Dickey obtained a grant from the Federal Home Loan Bank to buy energy saving ground-water source heat pumps for 20 new homes.

Dickey says Habitat for Humanity will build 16,000 houses this year in the U.S., ranking it 27th among home builders nationwide. (Dallas-based Centex is first.) Last year, Habitat was the 63rd largest home builder.

“At this rate,” Dickey says, seriously, “one day, we’ll take over from Centex.”

Habitat attracts attention with events such as the “blitz building” project former president Jimmy Carter led this summer in Washington, D.C., that produced 14 houses in one week. In October, Dallas Habitat built five houses on Live Oak in one week.

But these houses aren’t just slapped up: They’re known for sturdiness, too. When Hurricane Andrew passed through Homestead, Fla., a few months ago, the only building left standing in one neighborhood were the Habitat houses.

“After that, my building inspectors for the first time were fairly friendly,” Dickey says. “They finally have accepted us as being builders.

“Originally, they looked at us as a bunch of do-gooders who were trying to build houses. I’ve been a general contractor for 18 years. I know how to build houses.”

Dickey arrived from Memphis in 1989 to stimulate a local Habitat program that had completed just two projects in four years.

“Now, I can walk around the neighborhood and show you what we’ve done as opposed to showing you one project in South Dallas and then another in West Dallas. We’re very focused, and that helps the overall effort,” he says.

Other start-up groups are working in South and West Dallas, which need lots of help.

“But we find nobody is assessing the needs in East Dallas,” Dickey says.

And despite the efforts of outgoing federal Housing and Urban Development director Jack Kemp, who toured Garrett Park East in late March, “affordable housing is not an issue of any son in this city.
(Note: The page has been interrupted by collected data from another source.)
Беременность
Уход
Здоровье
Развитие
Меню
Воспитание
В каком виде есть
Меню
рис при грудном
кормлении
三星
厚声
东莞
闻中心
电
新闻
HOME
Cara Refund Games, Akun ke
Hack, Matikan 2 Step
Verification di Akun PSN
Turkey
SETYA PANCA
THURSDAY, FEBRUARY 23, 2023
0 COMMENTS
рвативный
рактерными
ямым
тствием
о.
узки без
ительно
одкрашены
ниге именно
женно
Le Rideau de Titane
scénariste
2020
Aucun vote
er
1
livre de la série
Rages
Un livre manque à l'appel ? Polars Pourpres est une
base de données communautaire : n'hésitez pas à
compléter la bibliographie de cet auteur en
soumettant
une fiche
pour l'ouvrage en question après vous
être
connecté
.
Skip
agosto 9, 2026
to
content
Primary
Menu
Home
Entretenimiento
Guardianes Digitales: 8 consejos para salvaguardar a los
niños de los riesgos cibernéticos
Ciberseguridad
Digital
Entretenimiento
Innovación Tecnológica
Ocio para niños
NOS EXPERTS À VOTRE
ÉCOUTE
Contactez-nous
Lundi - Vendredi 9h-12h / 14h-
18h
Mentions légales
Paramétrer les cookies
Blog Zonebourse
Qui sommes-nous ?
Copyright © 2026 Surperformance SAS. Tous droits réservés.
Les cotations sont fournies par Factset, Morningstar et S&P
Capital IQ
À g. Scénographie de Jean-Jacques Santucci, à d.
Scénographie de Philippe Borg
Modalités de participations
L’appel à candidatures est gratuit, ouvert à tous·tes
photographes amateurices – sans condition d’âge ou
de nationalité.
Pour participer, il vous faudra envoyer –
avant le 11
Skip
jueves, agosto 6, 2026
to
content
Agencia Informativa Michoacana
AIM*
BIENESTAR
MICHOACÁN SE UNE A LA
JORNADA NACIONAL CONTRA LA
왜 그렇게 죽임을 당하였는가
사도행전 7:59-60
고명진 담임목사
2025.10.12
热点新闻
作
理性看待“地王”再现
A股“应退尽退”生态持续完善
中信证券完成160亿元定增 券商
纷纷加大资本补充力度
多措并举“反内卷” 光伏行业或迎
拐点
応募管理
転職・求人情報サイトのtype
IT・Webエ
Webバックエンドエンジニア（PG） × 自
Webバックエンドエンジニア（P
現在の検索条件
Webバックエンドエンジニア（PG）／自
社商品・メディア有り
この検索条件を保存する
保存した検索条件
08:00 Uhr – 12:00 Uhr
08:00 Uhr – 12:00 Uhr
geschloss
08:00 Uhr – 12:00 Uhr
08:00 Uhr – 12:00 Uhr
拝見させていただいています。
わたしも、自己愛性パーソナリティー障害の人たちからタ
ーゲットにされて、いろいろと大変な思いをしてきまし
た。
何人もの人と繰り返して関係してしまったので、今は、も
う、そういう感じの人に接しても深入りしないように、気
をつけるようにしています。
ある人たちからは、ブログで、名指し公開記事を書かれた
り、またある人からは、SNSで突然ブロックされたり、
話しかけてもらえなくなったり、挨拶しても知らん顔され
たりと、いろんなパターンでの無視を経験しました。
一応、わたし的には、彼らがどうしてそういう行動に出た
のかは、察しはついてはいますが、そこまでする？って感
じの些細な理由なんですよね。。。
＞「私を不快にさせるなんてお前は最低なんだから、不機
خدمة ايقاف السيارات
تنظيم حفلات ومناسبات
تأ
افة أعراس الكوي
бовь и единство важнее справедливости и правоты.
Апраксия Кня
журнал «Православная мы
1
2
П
Housing is not perceived as a basic human right, although it should be,” Dickey says.

Kemp’s visit, with Dallas City Manager Jan Hart along for the ride, helped win a $300,000 Community Development Block Grant to repair streets and sidewalks in Garrett Park East.

Dallas Habitat will soon finish its work in Garret Park East, and its staff is investigating new neighborhoods – one further west on Ross and another on Munger, south of Interstate 30. A HUD grant of $55,000 will pay for the neighborhood plan.

“We’re looking for an area with enough buildable property to carry us for three to four years,” Dickey says.